-- DATA RECORDS follows --
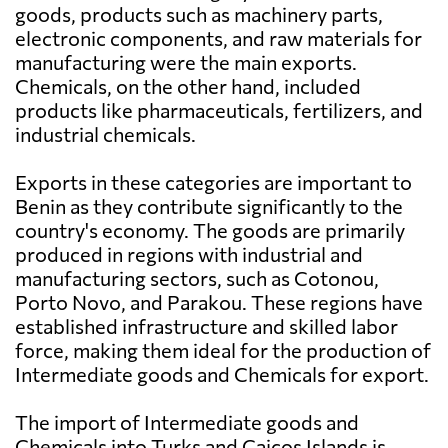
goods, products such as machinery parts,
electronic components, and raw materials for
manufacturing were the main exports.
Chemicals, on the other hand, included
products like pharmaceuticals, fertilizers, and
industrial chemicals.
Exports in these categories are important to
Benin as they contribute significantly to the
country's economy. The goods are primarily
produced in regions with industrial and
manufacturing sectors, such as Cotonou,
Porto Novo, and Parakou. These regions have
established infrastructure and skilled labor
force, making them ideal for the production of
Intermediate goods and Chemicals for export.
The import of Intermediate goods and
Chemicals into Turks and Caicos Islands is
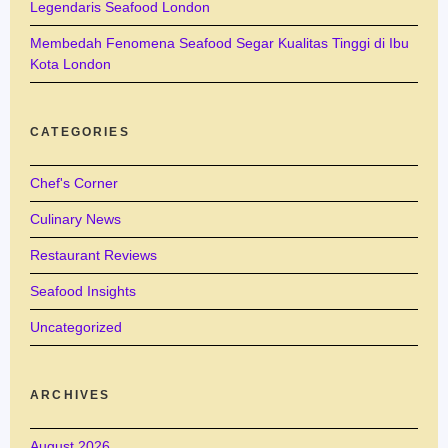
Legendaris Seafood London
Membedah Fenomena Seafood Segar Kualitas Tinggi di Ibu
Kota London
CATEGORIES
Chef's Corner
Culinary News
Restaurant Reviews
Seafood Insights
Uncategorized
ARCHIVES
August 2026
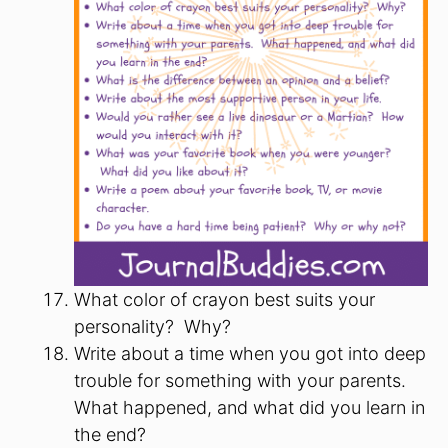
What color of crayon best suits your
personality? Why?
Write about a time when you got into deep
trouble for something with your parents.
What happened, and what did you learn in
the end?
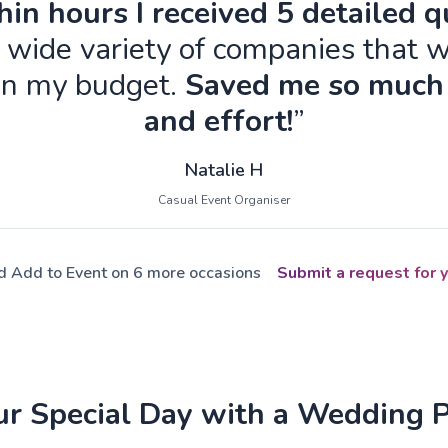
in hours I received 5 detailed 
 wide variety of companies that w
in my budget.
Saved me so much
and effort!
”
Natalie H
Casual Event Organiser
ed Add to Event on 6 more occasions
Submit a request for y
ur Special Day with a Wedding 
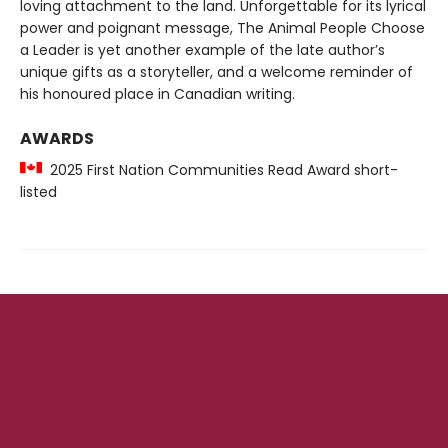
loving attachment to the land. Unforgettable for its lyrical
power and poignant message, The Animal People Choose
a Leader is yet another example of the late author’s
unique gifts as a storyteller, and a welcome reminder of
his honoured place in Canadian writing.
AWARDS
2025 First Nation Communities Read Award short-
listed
-- DATA RECORDS concluded --
-- DATA RECORDS follows --
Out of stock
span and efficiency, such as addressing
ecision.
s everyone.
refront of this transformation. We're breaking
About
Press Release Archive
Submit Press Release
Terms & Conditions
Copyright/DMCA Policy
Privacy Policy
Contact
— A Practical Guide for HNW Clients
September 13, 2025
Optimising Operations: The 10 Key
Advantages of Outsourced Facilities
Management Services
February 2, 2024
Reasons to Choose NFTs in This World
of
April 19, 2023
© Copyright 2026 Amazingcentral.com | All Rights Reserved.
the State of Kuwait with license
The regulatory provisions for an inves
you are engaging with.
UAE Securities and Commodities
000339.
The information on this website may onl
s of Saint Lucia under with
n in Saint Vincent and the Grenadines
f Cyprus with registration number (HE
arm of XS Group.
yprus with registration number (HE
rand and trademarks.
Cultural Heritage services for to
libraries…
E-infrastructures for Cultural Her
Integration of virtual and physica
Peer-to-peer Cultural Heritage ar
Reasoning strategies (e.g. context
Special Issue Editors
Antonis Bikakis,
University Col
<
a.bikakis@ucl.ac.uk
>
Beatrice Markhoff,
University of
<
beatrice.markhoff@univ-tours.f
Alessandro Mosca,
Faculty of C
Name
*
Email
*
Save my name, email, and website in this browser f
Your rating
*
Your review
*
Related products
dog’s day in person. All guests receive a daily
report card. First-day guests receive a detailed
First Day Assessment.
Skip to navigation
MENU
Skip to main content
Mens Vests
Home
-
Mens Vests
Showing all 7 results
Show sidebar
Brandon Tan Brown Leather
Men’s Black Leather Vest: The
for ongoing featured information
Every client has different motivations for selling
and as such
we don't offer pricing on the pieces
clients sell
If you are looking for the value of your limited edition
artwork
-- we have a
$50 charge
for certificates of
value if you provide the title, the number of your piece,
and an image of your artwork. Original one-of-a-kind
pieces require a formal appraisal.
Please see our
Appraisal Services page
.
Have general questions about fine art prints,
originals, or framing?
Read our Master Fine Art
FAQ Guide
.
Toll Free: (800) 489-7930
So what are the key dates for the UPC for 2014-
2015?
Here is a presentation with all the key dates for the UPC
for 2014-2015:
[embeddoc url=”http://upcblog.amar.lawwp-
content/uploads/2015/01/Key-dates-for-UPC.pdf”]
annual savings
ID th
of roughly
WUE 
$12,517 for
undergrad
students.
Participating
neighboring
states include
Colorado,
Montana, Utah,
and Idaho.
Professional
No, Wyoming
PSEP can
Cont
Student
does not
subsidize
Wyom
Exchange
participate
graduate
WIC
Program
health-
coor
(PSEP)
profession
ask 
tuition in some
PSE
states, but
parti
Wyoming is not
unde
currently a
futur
-- DATA RECORDS concluded --
-- DATA RECORDS follows --
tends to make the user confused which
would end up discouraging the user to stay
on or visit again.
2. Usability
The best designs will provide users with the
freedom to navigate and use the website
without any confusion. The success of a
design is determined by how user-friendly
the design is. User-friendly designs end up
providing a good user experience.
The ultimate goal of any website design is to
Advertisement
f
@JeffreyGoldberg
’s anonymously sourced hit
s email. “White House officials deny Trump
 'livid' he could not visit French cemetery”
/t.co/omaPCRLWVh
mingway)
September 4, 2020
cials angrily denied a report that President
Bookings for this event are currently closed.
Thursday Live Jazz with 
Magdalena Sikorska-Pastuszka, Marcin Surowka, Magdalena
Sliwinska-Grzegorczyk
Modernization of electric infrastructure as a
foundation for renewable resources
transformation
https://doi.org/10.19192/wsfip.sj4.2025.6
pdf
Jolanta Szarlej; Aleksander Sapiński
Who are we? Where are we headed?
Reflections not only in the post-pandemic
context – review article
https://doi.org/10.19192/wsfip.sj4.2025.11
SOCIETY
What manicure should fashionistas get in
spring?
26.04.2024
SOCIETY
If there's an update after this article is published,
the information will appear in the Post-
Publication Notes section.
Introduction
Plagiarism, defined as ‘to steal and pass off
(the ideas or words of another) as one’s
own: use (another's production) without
-- DATA RECORDS concluded --
• _PROBLEM_
Pull every line with the string "friendly" from the data above.

• _WORKED SOLUTION_
design is determined by how user-friendly
the design is. User-friendly designs end up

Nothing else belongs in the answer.